Please return each entry that follows exactly as written, and keep the pictures out.

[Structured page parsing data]
*** Block opens ***

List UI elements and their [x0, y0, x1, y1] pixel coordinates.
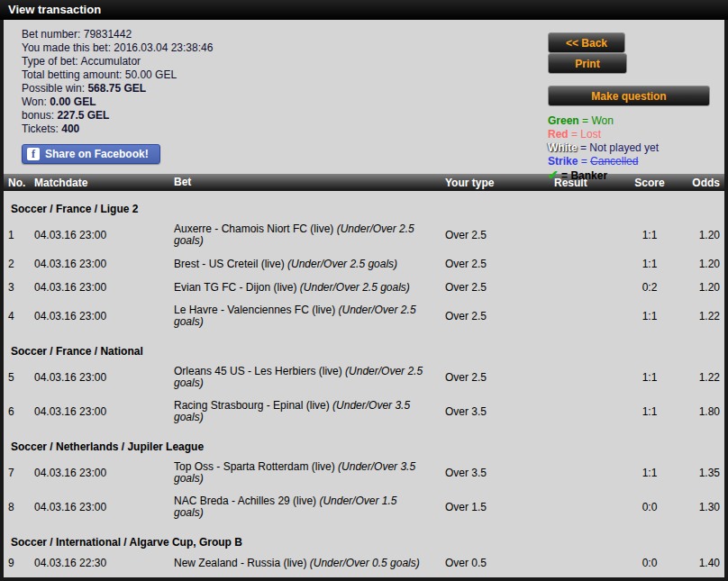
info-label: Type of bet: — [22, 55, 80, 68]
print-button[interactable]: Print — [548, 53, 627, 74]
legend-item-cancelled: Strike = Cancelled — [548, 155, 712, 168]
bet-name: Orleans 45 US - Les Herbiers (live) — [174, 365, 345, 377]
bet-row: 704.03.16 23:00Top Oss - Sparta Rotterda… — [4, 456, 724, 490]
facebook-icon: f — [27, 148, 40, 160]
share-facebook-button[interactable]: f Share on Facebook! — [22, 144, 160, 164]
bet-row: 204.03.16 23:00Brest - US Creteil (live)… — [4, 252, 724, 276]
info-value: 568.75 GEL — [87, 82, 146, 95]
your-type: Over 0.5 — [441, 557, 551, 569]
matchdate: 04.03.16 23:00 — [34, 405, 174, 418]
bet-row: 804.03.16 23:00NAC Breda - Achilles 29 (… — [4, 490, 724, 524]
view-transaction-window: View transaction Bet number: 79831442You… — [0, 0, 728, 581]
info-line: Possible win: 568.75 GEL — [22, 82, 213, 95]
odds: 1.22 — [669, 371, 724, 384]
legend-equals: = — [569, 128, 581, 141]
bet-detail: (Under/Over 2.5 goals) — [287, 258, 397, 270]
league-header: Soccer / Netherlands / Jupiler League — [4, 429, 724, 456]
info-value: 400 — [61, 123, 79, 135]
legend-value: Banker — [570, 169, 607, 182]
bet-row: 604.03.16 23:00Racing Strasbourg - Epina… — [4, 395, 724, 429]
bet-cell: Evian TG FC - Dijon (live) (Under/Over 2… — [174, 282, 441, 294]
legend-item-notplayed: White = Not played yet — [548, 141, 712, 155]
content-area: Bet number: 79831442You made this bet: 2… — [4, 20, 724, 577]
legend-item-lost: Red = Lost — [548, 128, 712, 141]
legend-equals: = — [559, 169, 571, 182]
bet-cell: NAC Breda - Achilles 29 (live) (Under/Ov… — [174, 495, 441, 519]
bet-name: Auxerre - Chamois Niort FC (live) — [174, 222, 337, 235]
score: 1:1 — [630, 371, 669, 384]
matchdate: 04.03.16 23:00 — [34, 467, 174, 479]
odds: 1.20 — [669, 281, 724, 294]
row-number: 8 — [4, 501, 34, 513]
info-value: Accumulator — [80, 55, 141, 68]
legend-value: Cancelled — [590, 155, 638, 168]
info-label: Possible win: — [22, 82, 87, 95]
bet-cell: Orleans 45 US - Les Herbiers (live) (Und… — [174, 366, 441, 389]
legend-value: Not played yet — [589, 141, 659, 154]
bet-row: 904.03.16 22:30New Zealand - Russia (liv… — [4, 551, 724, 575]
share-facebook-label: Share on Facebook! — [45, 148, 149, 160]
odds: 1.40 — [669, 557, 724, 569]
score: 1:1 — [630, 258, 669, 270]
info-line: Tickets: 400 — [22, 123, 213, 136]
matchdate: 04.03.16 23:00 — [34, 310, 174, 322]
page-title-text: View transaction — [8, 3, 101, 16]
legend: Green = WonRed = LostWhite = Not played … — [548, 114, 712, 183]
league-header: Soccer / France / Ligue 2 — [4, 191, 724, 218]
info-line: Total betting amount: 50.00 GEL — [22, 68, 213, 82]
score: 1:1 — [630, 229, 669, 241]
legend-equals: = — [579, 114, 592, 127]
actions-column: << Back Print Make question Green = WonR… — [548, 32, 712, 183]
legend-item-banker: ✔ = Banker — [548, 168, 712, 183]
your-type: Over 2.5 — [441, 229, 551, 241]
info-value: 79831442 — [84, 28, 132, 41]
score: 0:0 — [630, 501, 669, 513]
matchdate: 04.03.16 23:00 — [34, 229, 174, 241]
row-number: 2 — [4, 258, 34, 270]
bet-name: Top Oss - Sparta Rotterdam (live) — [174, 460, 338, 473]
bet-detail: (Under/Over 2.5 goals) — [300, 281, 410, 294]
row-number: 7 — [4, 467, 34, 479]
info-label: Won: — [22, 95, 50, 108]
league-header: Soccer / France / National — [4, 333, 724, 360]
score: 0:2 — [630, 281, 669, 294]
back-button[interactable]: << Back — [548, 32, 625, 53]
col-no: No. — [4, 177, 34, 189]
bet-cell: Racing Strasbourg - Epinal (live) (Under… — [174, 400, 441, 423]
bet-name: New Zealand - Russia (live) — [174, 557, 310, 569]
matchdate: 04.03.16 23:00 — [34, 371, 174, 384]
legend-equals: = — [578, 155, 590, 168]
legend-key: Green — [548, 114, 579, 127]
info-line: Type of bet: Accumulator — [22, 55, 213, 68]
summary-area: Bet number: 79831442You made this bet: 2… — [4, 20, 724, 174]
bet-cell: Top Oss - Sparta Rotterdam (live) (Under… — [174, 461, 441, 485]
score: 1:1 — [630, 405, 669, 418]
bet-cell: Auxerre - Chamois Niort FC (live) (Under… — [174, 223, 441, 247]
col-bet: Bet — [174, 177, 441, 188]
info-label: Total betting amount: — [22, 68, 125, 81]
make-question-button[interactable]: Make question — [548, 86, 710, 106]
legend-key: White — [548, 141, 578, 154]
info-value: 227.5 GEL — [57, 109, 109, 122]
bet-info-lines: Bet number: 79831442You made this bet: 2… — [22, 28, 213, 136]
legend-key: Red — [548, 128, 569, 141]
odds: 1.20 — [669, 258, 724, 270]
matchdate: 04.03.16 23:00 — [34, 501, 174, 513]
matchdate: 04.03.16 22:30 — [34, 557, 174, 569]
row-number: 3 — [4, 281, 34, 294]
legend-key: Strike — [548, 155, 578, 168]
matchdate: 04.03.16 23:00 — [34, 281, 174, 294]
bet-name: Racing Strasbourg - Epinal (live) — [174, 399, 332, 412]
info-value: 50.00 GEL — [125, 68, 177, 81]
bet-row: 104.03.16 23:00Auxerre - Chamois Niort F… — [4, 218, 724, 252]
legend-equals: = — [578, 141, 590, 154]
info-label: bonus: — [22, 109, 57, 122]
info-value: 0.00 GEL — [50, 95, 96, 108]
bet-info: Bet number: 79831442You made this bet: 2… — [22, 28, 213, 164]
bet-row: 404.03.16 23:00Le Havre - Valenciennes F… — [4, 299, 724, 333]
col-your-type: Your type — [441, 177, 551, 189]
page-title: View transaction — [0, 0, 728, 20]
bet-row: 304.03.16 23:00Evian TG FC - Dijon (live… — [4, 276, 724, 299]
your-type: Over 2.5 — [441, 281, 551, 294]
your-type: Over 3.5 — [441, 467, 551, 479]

*** Block closes ***

ANSWER AREA:
List UI elements and their [x0, y0, x1, y1] pixel coordinates.
info-label: Type of bet: — [22, 55, 80, 68]
print-button[interactable]: Print — [548, 53, 627, 74]
legend-item-cancelled: Strike = Cancelled — [548, 155, 712, 168]
bet-name: Orleans 45 US - Les Herbiers (live) — [174, 365, 345, 377]
bet-row: 704.03.16 23:00Top Oss - Sparta Rotterda… — [4, 456, 724, 490]
facebook-icon: f — [27, 148, 40, 160]
share-facebook-button[interactable]: f Share on Facebook! — [22, 144, 160, 164]
bet-row: 204.03.16 23:00Brest - US Creteil (live)… — [4, 252, 724, 276]
info-value: 568.75 GEL — [87, 82, 146, 95]
your-type: Over 0.5 — [441, 557, 551, 569]
matchdate: 04.03.16 23:00 — [34, 405, 174, 418]
bet-row: 804.03.16 23:00NAC Breda - Achilles 29 (… — [4, 490, 724, 524]
view-transaction-window: View transaction Bet number: 79831442You… — [0, 0, 728, 581]
info-line: Possible win: 568.75 GEL — [22, 82, 213, 95]
odds: 1.22 — [669, 371, 724, 384]
legend-equals: = — [569, 128, 581, 141]
bet-detail: (Under/Over 2.5 goals) — [287, 258, 397, 270]
league-header: Soccer / Netherlands / Jupiler League — [4, 429, 724, 456]
info-value: 400 — [61, 123, 79, 135]
legend-value: Banker — [570, 169, 607, 182]
bet-row: 604.03.16 23:00Racing Strasbourg - Epina… — [4, 395, 724, 429]
bet-cell: Evian TG FC - Dijon (live) (Under/Over 2… — [174, 282, 441, 294]
legend-item-notplayed: White = Not played yet — [548, 141, 712, 155]
content-area: Bet number: 79831442You made this bet: 2… — [4, 20, 724, 577]
legend-item-lost: Red = Lost — [548, 128, 712, 141]
legend-equals: = — [559, 169, 571, 182]
bet-cell: NAC Breda - Achilles 29 (live) (Under/Ov… — [174, 495, 441, 519]
bet-name: Auxerre - Chamois Niort FC (live) — [174, 222, 337, 235]
score: 1:1 — [630, 371, 669, 384]
matchdate: 04.03.16 23:00 — [34, 467, 174, 479]
odds: 1.20 — [669, 281, 724, 294]
row-number: 8 — [4, 501, 34, 513]
info-value: Accumulator — [80, 55, 141, 68]
legend-value: Cancelled — [590, 155, 638, 168]
info-label: Possible win: — [22, 82, 87, 95]
bet-cell: Orleans 45 US - Les Herbiers (live) (Und… — [174, 366, 441, 389]
legend-value: Not played yet — [589, 141, 659, 154]
bet-row: 904.03.16 22:30New Zealand - Russia (liv… — [4, 551, 724, 575]
share-facebook-label: Share on Facebook! — [45, 148, 149, 160]
odds: 1.40 — [669, 557, 724, 569]
score: 1:1 — [630, 258, 669, 270]
info-line: Tickets: 400 — [22, 123, 213, 136]
matchdate: 04.03.16 23:00 — [34, 310, 174, 322]
page-title-text: View transaction — [8, 3, 101, 16]
legend: Green = WonRed = LostWhite = Not played … — [548, 114, 712, 183]
league-header: Soccer / France / Ligue 2 — [4, 191, 724, 218]
info-line: Total betting amount: 50.00 GEL — [22, 68, 213, 82]
score: 1:1 — [630, 229, 669, 241]
legend-equals: = — [579, 114, 592, 127]
actions-column: << Back Print Make question Green = WonR… — [548, 32, 712, 183]
legend-item-banker: ✔ = Banker — [548, 168, 712, 183]
your-type: Over 2.5 — [441, 229, 551, 241]
info-value: 79831442 — [84, 28, 132, 41]
score: 0:0 — [630, 501, 669, 513]
matchdate: 04.03.16 23:00 — [34, 229, 174, 241]
row-number: 2 — [4, 258, 34, 270]
bet-name: Top Oss - Sparta Rotterdam (live) — [174, 460, 338, 473]
bet-detail: (Under/Over 2.5 goals) — [300, 281, 410, 294]
row-number: 7 — [4, 467, 34, 479]
info-label: Won: — [22, 95, 50, 108]
league-header: Soccer / France / National — [4, 333, 724, 360]
score: 0:2 — [630, 281, 669, 294]
back-button[interactable]: << Back — [548, 32, 625, 53]
col-no: No. — [4, 177, 34, 189]
bet-cell: Racing Strasbourg - Epinal (live) (Under… — [174, 400, 441, 423]
bet-name: New Zealand - Russia (live) — [174, 557, 310, 569]
matchdate: 04.03.16 23:00 — [34, 371, 174, 384]
legend-equals: = — [578, 155, 590, 168]
legend-key: Green — [548, 114, 579, 127]
info-line: Type of bet: Accumulator — [22, 55, 213, 68]
summary-area: Bet number: 79831442You made this bet: 2… — [4, 20, 724, 174]
bet-cell: Top Oss - Sparta Rotterdam (live) (Under… — [174, 461, 441, 485]
score: 1:1 — [630, 405, 669, 418]
bet-cell: Auxerre - Chamois Niort FC (live) (Under… — [174, 223, 441, 247]
col-bet: Bet — [174, 177, 441, 188]
info-label: Total betting amount: — [22, 68, 125, 81]
make-question-button[interactable]: Make question — [548, 86, 710, 106]
legend-key: White — [548, 141, 578, 154]
info-value: 227.5 GEL — [57, 109, 109, 122]
bet-info-lines: Bet number: 79831442You made this bet: 2… — [22, 28, 213, 136]
legend-key: Red — [548, 128, 569, 141]
odds: 1.20 — [669, 258, 724, 270]
matchdate: 04.03.16 23:00 — [34, 501, 174, 513]
matchdate: 04.03.16 22:30 — [34, 557, 174, 569]
row-number: 3 — [4, 281, 34, 294]
legend-key: Strike — [548, 155, 578, 168]
matchdate: 04.03.16 23:00 — [34, 281, 174, 294]
bet-name: Racing Strasbourg - Epinal (live) — [174, 399, 332, 412]
info-value: 50.00 GEL — [125, 68, 177, 81]
bet-row: 104.03.16 23:00Auxerre - Chamois Niort F… — [4, 218, 724, 252]
legend-equals: = — [578, 141, 590, 154]
info-label: bonus: — [22, 109, 57, 122]
info-value: 0.00 GEL — [50, 95, 96, 108]
bet-info: Bet number: 79831442You made this bet: 2… — [22, 28, 213, 164]
bet-row: 404.03.16 23:00Le Havre - Valenciennes F… — [4, 299, 724, 333]
col-your-type: Your type — [441, 177, 551, 189]
page-title: View transaction — [0, 0, 728, 20]
bet-row: 304.03.16 23:00Evian TG FC - Dijon (live… — [4, 276, 724, 299]
your-type: Over 2.5 — [441, 281, 551, 294]
your-type: Over 3.5 — [441, 467, 551, 479]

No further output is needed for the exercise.